If I can see it, then I can do it
May 27, 2008 6:04 PM   Subscribe

CookingFilter: I need cookbooks or websites that have step by step visuals of recipes.

After my AskMe about cooking last week, I've determined that I need cookbooks or websites that have visuals. I seem to do a lot better when I can see the steps I need to be taking, or at least some photos of how the prep should go.

I've already seen VisualRecipes.com, and am looking for more cookbooks or websites in a similar vein.

Thanks, everyone!
posted by reenum to Food & Drink (15 answers total) 21 users marked this as a favorite
 
Have you seen Cooking for Engineers?
posted by nnk at 6:07 PM on May 27, 2008


Two blogs that might be helpful: The Pioneer Woman Cooks and Mahanandi.
posted by sulaine at 6:16 PM on May 27, 2008


Cooks Illustrated is a fantastic magazine with a good companion website. Each recipe includes illustrations detailing the steps of the recipe.
posted by HotPatatta at 6:20 PM on May 27, 2008


I like StartCooking.com.
posted by ldenneau at 6:47 PM on May 27, 2008


I like AmateurGourmet.com
posted by rmless at 7:14 PM on May 27, 2008


One detail to add about Cook's Illustrated, because it's a little pricey for a magazine: You can sometimes find Cook's Illustrated at public libraries, especially in city libraries. Also, if you're near a big bookstore (borders, barnes & noble) stop by the magazine section to browse an issue and then buy it if you see something you'd want to try cooking. I definitely agree with HotPatatta that it has both excellent step-by-step illustrations and great recipes.

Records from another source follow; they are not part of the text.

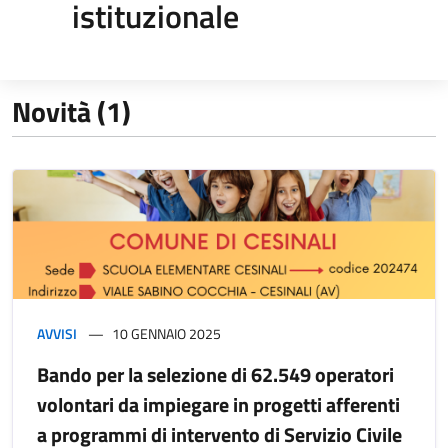
istituzionale
Novità (1)
AVVISI
10 GENNAIO 2025
Bando per la selezione di 62.549 operatori
volontari da impiegare in progetti afferenti
a programmi di intervento di Servizio Civile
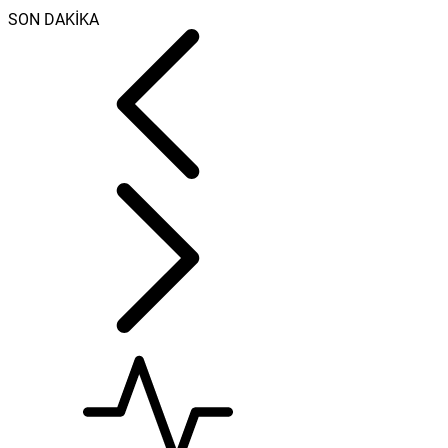
SON DAKİKA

I can also recommend the America's Test Kitchen Family Cookbook, which has more illustrations than most cookbooks (although not completely step-by-step). I should say that the 3-ring binding is awfully annoying and mine is falling apart, but the recipes are super. I made a chicken recipe from this book recently and the photos were really helpful.

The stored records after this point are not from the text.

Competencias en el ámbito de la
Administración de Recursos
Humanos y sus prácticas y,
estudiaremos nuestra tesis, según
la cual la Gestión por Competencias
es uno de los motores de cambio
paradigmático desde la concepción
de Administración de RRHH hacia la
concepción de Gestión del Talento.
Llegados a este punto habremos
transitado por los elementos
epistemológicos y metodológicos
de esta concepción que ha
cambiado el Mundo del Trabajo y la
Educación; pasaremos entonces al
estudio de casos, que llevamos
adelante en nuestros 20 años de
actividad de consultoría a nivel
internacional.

And, it's not a book, but one of the best ways to learn how to cook, step-by-step, is to find a friend who has some cooking experience and then cook something together. You could ask your friends, or even your friends' parents, if you can cook together. I've done this before by bringing over the groceries we'd need for a recipe, and then we all cook dinner and eat together. That probably sounds weird, but I think anyone learning more about cooking could get a lot from something like that. Another alternative is to take a cooking class, which is basically the same idea.
posted by belau at 7:40 PM on May 27, 2008


Definitely fxcuisine. Their layout/pictures always blow me away.
posted by jmnugent at 7:41 PM on May 27, 2008


Not only a cook book but instructables has step by step pictures. I learned how to make 1up cupcakes and the cake from portal off that site. Turns out the cake isn't a lie.
posted by magikker at 7:42 PM on May 27, 2008


Williams-Sonoma has a Mastering series that breaks down techniques and recipes with step-by-step pictures. It's meant to be "a cooking class in a book". It can get a little frustrating when a simple chocolate chip cookie recipe goes on for a few pages, but the idea is there.

They also combined the techniques images into a how-to tome.

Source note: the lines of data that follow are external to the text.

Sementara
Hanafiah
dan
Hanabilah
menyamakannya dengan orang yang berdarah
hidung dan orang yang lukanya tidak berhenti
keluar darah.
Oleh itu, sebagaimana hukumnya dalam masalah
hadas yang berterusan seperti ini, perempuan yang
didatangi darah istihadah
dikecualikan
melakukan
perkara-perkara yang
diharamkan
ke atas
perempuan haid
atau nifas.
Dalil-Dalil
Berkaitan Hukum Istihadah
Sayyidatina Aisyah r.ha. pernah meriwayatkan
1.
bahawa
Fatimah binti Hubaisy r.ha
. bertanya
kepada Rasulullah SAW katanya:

You should be able to find these at places other than Williams-Sonoma (and for less $).

full disclosure: I worked on these books.
posted by juliplease at 8:35 PM on May 27, 2008


There's this series of cook books by HP Books where all titles are The Book of "Blank" Cooking. They're tall and skinny and have one recipe per page. At the top is a pic of the finished dish (and not an artsy shallow depth of field photo, just a view right down on the plate) and then 3 photos of making the dish. Because the of the lack of space the recipes are terse, they feel like they're made for people who have some cooking experience.

Here's a search for "HP book of cooking" on amazon that lists some of them, then you can do the old "search inside".
posted by JulianDay at 9:08 PM on May 27, 2008


Foodtube.net lets you search for a dish and then watch it being prepared. Kinda like the food network shows, but you get to choose the particular dish to learn about.
posted by DB Cooper at 9:49 PM on May 27, 2008


Simply Recipes often has step-by-step photographic accompaniments to recipes. For example, How to Make Butterscotch.
posted by pluckemin at 10:15 PM on May 27, 2008


You could try Jacques Pepin's Complete Techniques.
posted by bunnycakes at 12:15 AM on May 28, 2008


The BBC Food website has plenty of video tutorials.
posted by ceri richard at 3:39 AM on May 28, 2008


There are some excellent general cooking books above, however, I think I know exactly the book you're looking for.

James Peterson's book The Essentials of Cooking details the basic techniques and master recipes for vegetables, meats, fish, and more. What's unique about this book is that rather than have just a text description, each step has an accompanying photograph. Every cooking step is illustrated. A single recipe or procedure may have a dozen or more photographs. The pictures are usually very clear and give a good idea of what the text says. This book really helped me be a better cook.